Prices in nearly every state have moved higher over the last week, led by a nine-cent increase in Washington D.C. Prices in ten states have jumped by at least a nickel over the last seven days, including increases of nine cents in two states on opposite sides of the country: Florida and Oregon. Gas prices on both coasts, but the east coast in particular, have been subject to upward pressure from limited ethanol supplies due to logistical challenges, which have resulted in wholesale ethanol prices of $3.50 per gallon in many markets. More than 90 percent of the gasoline sold in the U.S. is “E10,” which contains up to ten percent ethanol, and ethanol is regularly used as an additive to improve the octane rating of sub-octane gasoline for sale to motorists.
Despite the recent increase, prices in every state in the continental U.S. remain below the $4 per gallon threshold. As is often the case, many of the ten highest state averages are in California ($3.96), the Northeast (New York: $3.77; Connecticut: $3.77; and Maine: $3.64) and the Great Lakes states (Illinois: $3.74; Michigan: $3.73; Indiana: $3.68; and Ohio: $3.65). Motorists in Hawaii continue to pay the most to fill their tanks with a state average of $4.18 per gallon.

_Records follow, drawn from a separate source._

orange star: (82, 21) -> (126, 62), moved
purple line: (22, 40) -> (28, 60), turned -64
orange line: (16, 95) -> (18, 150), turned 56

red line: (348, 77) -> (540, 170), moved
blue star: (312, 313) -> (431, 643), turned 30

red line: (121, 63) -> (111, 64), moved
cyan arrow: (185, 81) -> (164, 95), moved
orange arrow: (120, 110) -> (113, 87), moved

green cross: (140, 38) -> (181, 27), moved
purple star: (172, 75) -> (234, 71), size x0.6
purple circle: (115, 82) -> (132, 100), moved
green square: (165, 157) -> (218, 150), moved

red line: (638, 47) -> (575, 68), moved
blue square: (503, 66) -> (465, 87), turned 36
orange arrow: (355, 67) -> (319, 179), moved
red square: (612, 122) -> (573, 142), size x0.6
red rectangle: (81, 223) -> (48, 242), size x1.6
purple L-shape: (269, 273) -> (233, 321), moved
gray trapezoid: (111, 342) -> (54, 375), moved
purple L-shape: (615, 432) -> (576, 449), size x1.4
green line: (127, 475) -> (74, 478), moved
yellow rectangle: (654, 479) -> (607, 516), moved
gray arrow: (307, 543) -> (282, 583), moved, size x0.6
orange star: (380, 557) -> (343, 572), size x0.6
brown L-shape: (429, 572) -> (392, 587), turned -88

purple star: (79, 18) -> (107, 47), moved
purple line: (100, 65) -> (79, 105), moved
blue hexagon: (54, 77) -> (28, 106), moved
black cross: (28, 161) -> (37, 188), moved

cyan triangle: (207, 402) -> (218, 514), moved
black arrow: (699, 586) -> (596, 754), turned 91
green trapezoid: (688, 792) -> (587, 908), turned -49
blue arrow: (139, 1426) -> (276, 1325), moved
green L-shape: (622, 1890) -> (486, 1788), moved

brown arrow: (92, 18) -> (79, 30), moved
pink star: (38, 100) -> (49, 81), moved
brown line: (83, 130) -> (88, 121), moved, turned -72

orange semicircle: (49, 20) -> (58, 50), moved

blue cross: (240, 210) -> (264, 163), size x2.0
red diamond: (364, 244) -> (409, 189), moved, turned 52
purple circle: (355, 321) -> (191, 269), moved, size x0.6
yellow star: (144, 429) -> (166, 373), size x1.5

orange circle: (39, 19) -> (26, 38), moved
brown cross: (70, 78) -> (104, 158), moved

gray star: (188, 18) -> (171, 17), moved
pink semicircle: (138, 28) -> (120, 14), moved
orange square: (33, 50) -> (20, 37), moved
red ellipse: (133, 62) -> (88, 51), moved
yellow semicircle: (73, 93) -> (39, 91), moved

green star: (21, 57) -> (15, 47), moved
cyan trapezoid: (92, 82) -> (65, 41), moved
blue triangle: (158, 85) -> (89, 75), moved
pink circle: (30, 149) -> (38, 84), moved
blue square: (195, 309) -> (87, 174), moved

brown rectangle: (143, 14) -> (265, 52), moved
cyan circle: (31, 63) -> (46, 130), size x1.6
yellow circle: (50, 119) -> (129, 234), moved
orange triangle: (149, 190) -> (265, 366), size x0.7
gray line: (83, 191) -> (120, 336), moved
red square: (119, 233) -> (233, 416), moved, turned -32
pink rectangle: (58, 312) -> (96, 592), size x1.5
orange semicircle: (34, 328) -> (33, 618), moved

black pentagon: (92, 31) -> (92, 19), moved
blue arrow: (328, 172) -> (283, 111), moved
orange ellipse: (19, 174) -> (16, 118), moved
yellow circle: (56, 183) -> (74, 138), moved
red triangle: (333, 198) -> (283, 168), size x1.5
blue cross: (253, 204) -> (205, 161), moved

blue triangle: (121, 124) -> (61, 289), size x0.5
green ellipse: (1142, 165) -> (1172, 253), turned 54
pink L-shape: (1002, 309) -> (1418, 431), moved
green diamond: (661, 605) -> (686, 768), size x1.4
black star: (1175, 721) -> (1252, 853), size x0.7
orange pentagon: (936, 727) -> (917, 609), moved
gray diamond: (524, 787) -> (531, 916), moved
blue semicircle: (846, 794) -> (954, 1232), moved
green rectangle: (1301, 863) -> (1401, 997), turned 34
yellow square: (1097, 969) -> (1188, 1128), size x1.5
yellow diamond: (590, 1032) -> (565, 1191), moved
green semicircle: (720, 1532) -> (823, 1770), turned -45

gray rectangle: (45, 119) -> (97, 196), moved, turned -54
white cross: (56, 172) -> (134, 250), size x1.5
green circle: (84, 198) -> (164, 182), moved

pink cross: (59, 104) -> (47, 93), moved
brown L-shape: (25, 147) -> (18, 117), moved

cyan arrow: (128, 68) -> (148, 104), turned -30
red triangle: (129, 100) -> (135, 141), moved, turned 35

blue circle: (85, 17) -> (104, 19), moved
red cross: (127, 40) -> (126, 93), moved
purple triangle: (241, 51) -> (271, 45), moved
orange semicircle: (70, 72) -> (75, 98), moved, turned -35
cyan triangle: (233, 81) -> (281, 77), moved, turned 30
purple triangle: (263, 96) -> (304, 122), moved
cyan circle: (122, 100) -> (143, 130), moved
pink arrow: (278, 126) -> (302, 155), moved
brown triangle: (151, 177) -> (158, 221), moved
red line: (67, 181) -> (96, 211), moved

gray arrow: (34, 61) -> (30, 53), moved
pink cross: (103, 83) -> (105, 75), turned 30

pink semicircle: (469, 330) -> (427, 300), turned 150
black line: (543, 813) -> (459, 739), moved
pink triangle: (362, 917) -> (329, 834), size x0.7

Easing (but still present) worries surrounding geopolitical tensions with Russia, worse than expected economic data out of China, an announced test sale of 5 million barrels from the Strategic Petroleum Reserve, and a larger than anticipated increase of domestic crude oil supplies resulted in West Texas Intermediate crude oil prices settling below $100 per barrel last Wednesday for the first time in more than a month. Prices have remained below this threshold including their settlement 81 cents lower today at $98.08 per barrel.